Task requirements
Repeat the entries below exactly. Drop the pictures.

Input
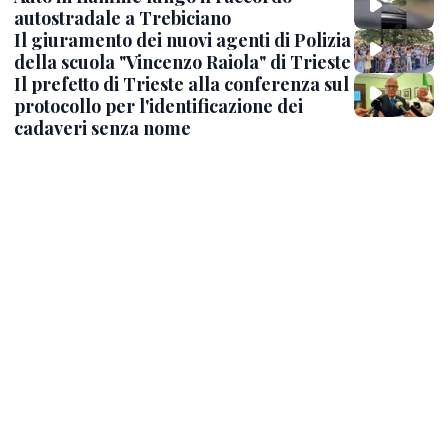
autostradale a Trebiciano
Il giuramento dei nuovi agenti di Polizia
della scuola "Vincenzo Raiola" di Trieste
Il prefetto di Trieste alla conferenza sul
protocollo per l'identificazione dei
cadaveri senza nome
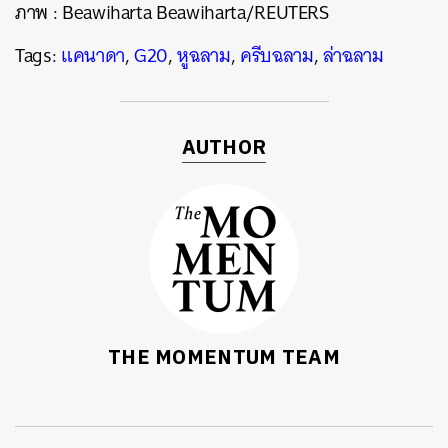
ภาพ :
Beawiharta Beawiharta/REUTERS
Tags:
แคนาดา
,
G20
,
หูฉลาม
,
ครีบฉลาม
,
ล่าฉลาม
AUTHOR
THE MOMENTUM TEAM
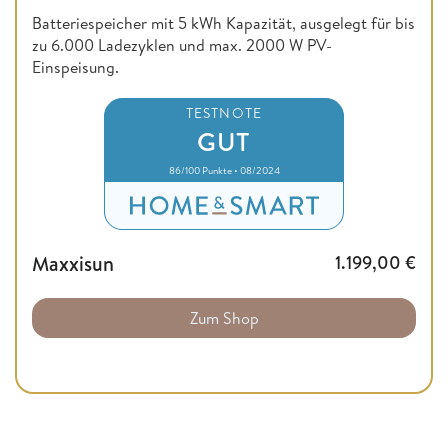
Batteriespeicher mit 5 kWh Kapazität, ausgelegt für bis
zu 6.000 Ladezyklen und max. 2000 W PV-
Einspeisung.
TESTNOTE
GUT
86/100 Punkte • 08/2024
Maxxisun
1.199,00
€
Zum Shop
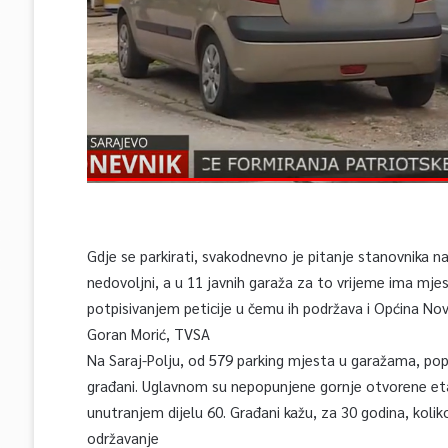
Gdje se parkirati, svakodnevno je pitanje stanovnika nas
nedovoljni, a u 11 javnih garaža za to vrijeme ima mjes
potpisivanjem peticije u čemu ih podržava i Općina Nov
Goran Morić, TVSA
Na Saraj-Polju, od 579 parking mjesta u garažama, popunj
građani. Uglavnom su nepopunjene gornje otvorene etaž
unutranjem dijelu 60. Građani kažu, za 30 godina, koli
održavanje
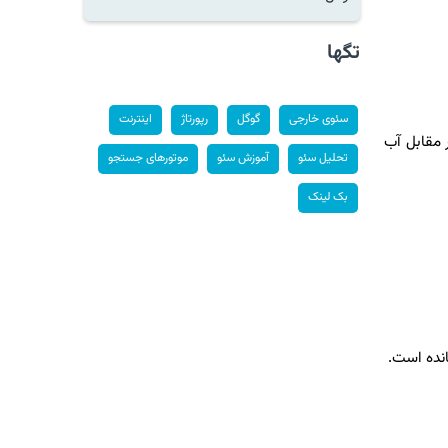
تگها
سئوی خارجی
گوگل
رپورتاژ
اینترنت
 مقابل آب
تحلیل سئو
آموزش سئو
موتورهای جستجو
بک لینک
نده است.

Answer for this exercise
autostradale a Trebiciano
Il giuramento dei nuovi agenti di Polizia
della scuola "Vincenzo Raiola" di Trieste
Il prefetto di Trieste alla conferenza sul
protocollo per l'identificazione dei
cadaveri senza nome
ภาพ :
Beawiharta Beawiharta/REUTERS
Tags:
แคนาดา
,
G20
,
หูฉลาม
,
ครีบฉลาม
,
ล่าฉลาม
AUTHOR
THE MOMENTUM TEAM
Batteriespeicher mit 5 kWh Kapazität, ausgelegt für bis
zu 6.000 Ladezyklen und max. 2000 W PV-
Einspeisung.
TESTNOTE
GUT
86/100 Punkte • 08/2024
Maxxisun
1.199,00
€
Zum Shop
Gdje se parkirati, svakodnevno je pitanje stanovnika nas
nedovoljni, a u 11 javnih garaža za to vrijeme ima mjes
potpisivanjem peticije u čemu ih podržava i Općina Nov
Goran Morić, TVSA
Na Saraj-Polju, od 579 parking mjesta u garažama, popunj
građani. Uglavnom su nepopunjene gornje otvorene etaž
unutranjem dijelu 60. Građani kažu, za 30 godina, koli
održavanje
تگها
سئوی خارجی
گوگل
رپورتاژ
اینترنت
 مقابل آب
تحلیل سئو
آموزش سئو
موتورهای جستجو
بک لینک
نده است.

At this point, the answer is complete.